→ Task item
Excluding images, repeat the data exactly as given.

→ Input for this task
= Beginning of Section =

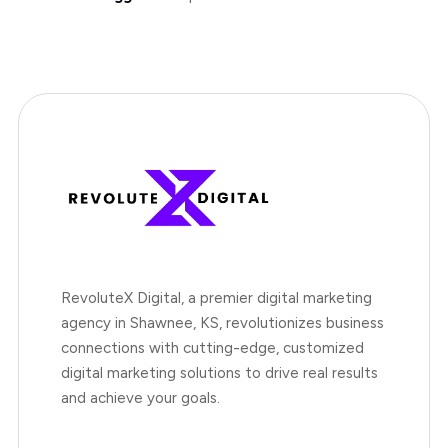
RevoluteX Digital, a premier digital marketing
agency in Shawnee, KS, revolutionizes business
connections with cutting-edge, customized
digital marketing solutions to drive real results
and achieve your goals.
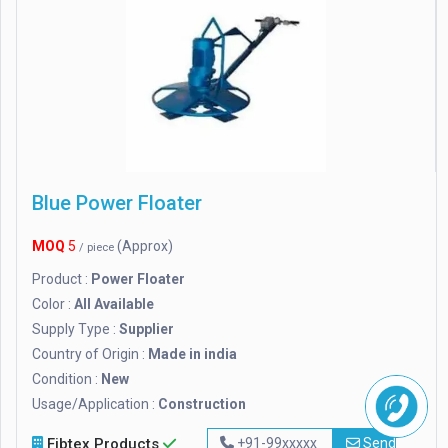
Blue Power Floater
MOQ
5
(Approx)
/ piece
Product :
Power Floater
Color :
All Available
Supply Type :
Supplier
Country of Origin :
Made in india
Condition :
New
Usage/Application :
Construction
Fibtex Products
+91-99xxxxx
Send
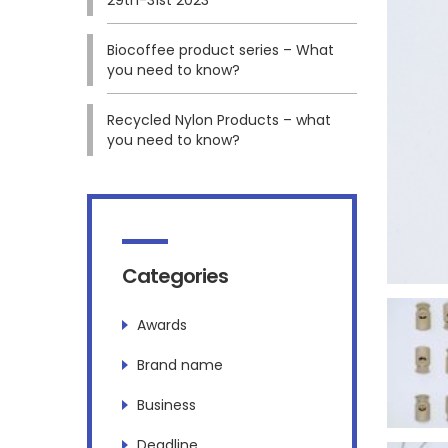
Biocoffee product series – What
you need to know?
Recycled Nylon Products – what
you need to know?
Categories
Awards
Brand name
Business
Deadline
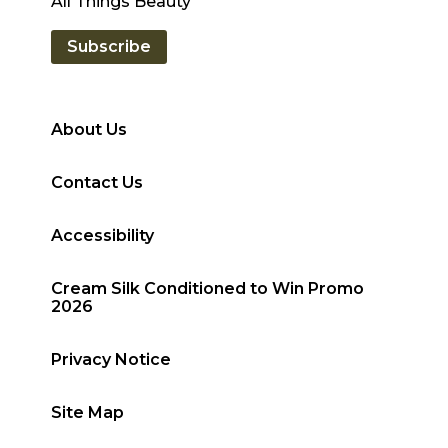
exclusive hair care tips from the experts at
All Things Beauty
Subscribe
About Us
Contact Us
Accessibility
Cream Silk Conditioned to Win Promo
2026
Privacy Notice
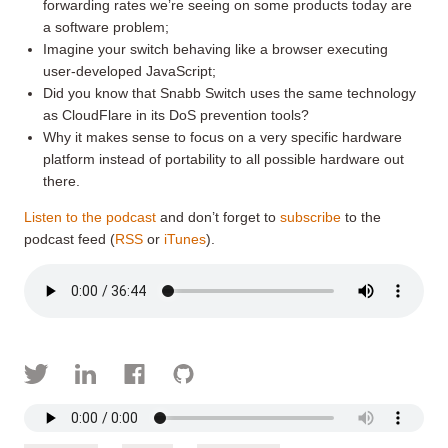
forwarding rates we’re seeing on some products today are
a software problem;
Imagine your switch behaving like a browser executing
user-developed JavaScript;
Did you know that Snabb Switch uses the same technology
as CloudFlare in its DoS prevention tools?
Why it makes sense to focus on a very specific hardware
platform instead of portability to all possible hardware out
there.
Listen to the podcast
and don’t forget to
subscribe
to the
podcast feed (
RSS
or
iTunes
).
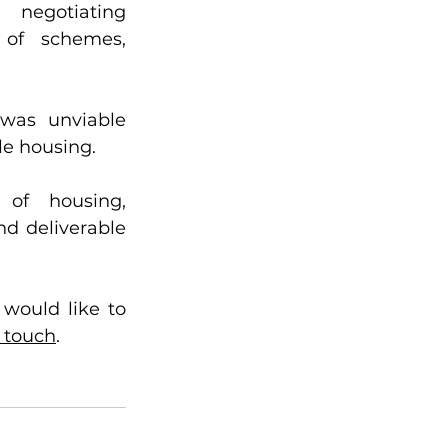
 negotiating 
 of schemes, 
was unviable 
e housing.  
of housing, 
d deliverable 
would like to 
n touch
. 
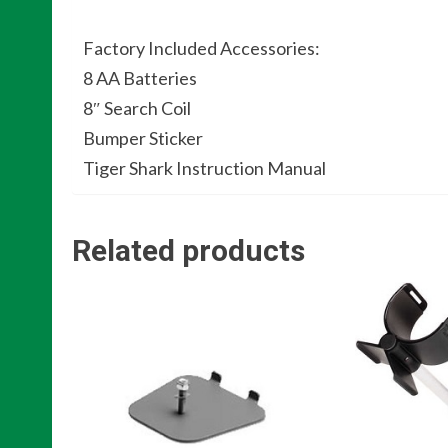
Factory Included Accessories:
8 AA Batteries
8″ Search Coil
Bumper Sticker
Tiger Shark Instruction Manual
Related products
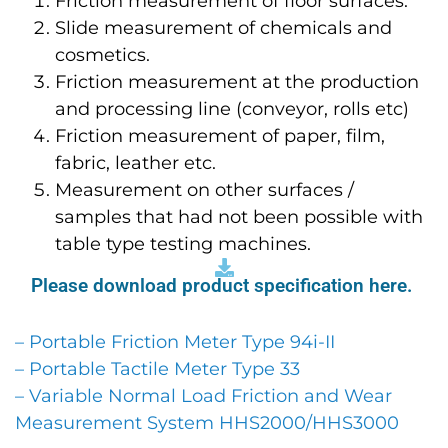
Friction measurement of floor surfaces.
Slide measurement of chemicals and
cosmetics.
Friction measurement at the production
and processing line (conveyor, rolls etc)
Friction measurement of paper, film,
fabric, leather etc.
Measurement on other surfaces /
samples that had not been possible with
table type testing machines.
Please download product specification here.
– Portable Friction Meter Type 94i-II
– Portable Tactile Meter Type 33
– Variable Normal Load Friction and Wear
Measurement System HHS2000/HHS3000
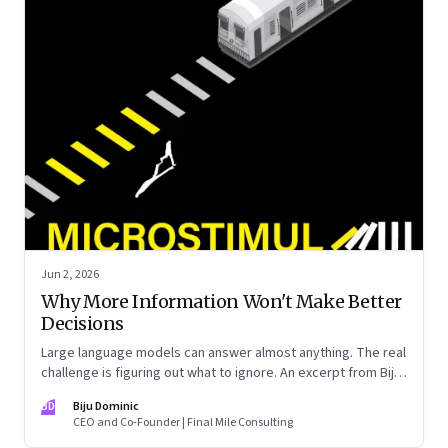
Jun 2, 2026
Why More Information Won't Make Better
Decisions
Large language models can answer almost anything. The real
challenge is figuring out what to ignore. An excerpt from Biju
Dominic’s new book ‘MicroStimuli’
BD
Biju Dominic
CEO and Co-Founder | Final Mile Consulting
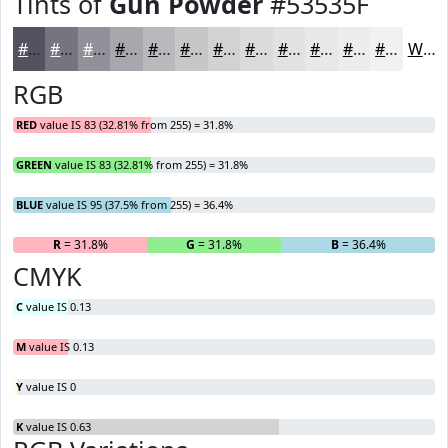
Tints of
Gun Powder
#53535F
#53535F
#75757F
#919199
#A7A7AD
#B9B9BD
#C7C7CA
#D2D2D5
#DBDBDD
#E2E2E4
#E8E8E9
#EDEDED
#F1F1F1
White
RGB
RED
value IS 83 (32.81% from 255) = 31.8%
GREEN
value IS 83 (32.81% from 255) = 31.8%
BLUE
value IS 95 (37.5% from 255) = 36.4%
R
= 31.8%
G
= 31.8%
B
= 36.4%
CMYK
C
value IS 0.13
M
value IS 0.13
Y
value IS 0
K
value IS 0.63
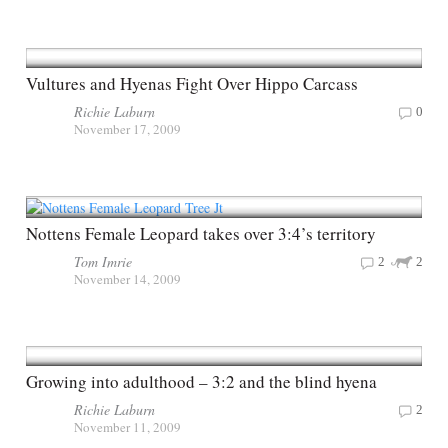
Vultures and Hyenas Fight Over Hippo Carcass
Richie Laburn
0
November 17, 2009
Nottens Female Leopard takes over 3:4’s territory
Tom Imrie
2
2
November 14, 2009
Growing into adulthood – 3:2 and the blind hyena
Richie Laburn
2
November 11, 2009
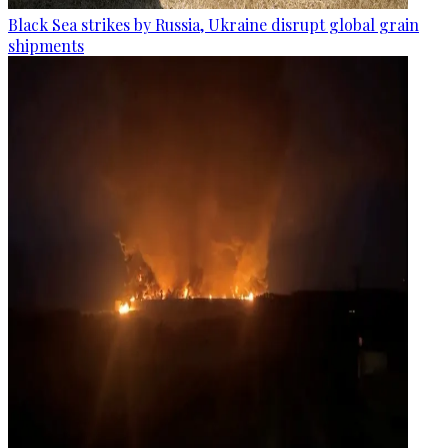
Black Sea strikes by Russia, Ukraine disrupt global grain
shipments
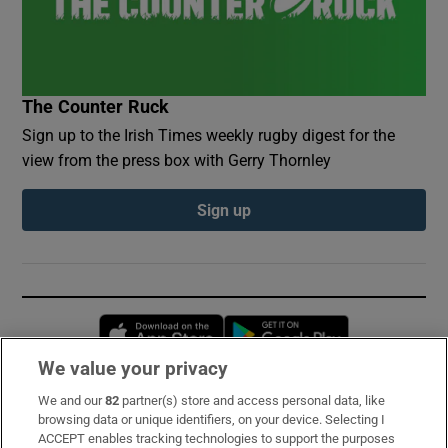
The Counter Ruck
Sign up to the Irish Times weekly rugby digest for the
view from the press box with Gerry Thornley
Sign up
Opens in new window
Opens in new 
We value your privacy
We and our
82
partner(s) store and access personal data, like
Subscribe
browsing data or unique identifiers, on your device. Selecting I
ACCEPT enables tracking technologies to support the purposes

= End of Section =

→ Written solution
RevoluteX Digital, a premier digital marketing
agency in Shawnee, KS, revolutionizes business
connections with cutting-edge, customized
digital marketing solutions to drive real results
and achieve your goals.
Blue Power Floater
MOQ
5
(Approx)
/ piece
Product :
Power Floater
Color :
All Available
Supply Type :
Supplier
Country of Origin :
Made in india
Condition :
New
Usage/Application :
Construction
Fibtex Products
+91-99xxxxx
Send
Biocoffee product series – What
you need to know?
Recycled Nylon Products – what
you need to know?
Categories
Awards
Brand name
Business
Deadline
exclusive hair care tips from the experts at
All Things Beauty
Subscribe
About Us
Contact Us
Accessibility
Cream Silk Conditioned to Win Promo
2026
Privacy Notice
forwarding rates we’re seeing on some products today are
a software problem;
Imagine your switch behaving like a browser executing
user-developed JavaScript;
Did you know that Snabb Switch uses the same technology
as CloudFlare in its DoS prevention tools?
Why it makes sense to focus on a very specific hardware
platform instead of portability to all possible hardware out
there.
Listen to the podcast
and don’t forget to
subscribe
to the
podcast feed (
RSS
or
iTunes
).
 negotiating 
 of schemes, 
was unviable 
e housing.  
of housing, 
d deliverable 
would like to 
n touch
. 
Factory Included Accessories:
8 AA Batteries
8″ Search Coil
Bumper Sticker
Tiger Shark Instruction Manual
Related products
Friction measurement of floor surfaces.
Slide measurement of chemicals and
cosmetics.
Friction measurement at the production
and processing line (conveyor, rolls etc)
Friction measurement of paper, film,
fabric, leather etc.
Measurement on other surfaces /
samples that had not been possible with
table type testing machines.
Please download product specification here.
– Portable Friction Meter Type 94i-II
– Portable Tactile Meter Type 33
– Variable Normal Load Friction and Wear
Measurement System HHS2000/HHS3000
Jun 2, 2026
Why More Information Won't Make Better
Decisions
Large language models can answer almost anything. The real
challenge is figuring out what to ignore. An excerpt from Biju
Dominic’s new book ‘MicroStimuli’
BD
Biju Dominic
CEO and Co-Founder | Final Mile Consulting
Tints of
Gun Powder
#53535F
#53535F
#75757F
#919199
#A7A7AD
#B9B9BD
#C7C7CA
#D2D2D5
#DBDBDD
#E2E2E4
#E8E8E9
#EDEDED
#F1F1F1
White
RGB
RED
value IS 83 (32.81% from 255) = 31.8%
GREEN
value IS 83 (32.81% from 255) = 31.8%
BLUE
value IS 95 (37.5% from 255) = 36.4%
R
= 31.8%
G
= 31.8%
B
= 36.4%
CMYK
C
value IS 0.13
M
value IS 0.13
Y
value IS 0
K
value IS 0.63
Vultures and Hyenas Fight Over Hippo Carcass
Richie Laburn
0
November 17, 2009
Nottens Female Leopard takes over 3:4’s territory
Tom Imrie
2
2
November 14, 2009
Growing into adulthood – 3:2 and the blind hyena
Richie Laburn
2
November 11, 2009
Black Sea strikes by Russia, Ukraine disrupt global grain
shipments
The Counter Ruck
Sign up to the Irish Times weekly rugby digest for the
view from the press box with Gerry Thornley
Sign up
Opens in new window
Opens in new 
We value your privacy
We and our
82
partner(s) store and access personal data, like
Subscribe
browsing data or unique identifiers, on your device. Selecting I
ACCEPT enables tracking technologies to support the purposes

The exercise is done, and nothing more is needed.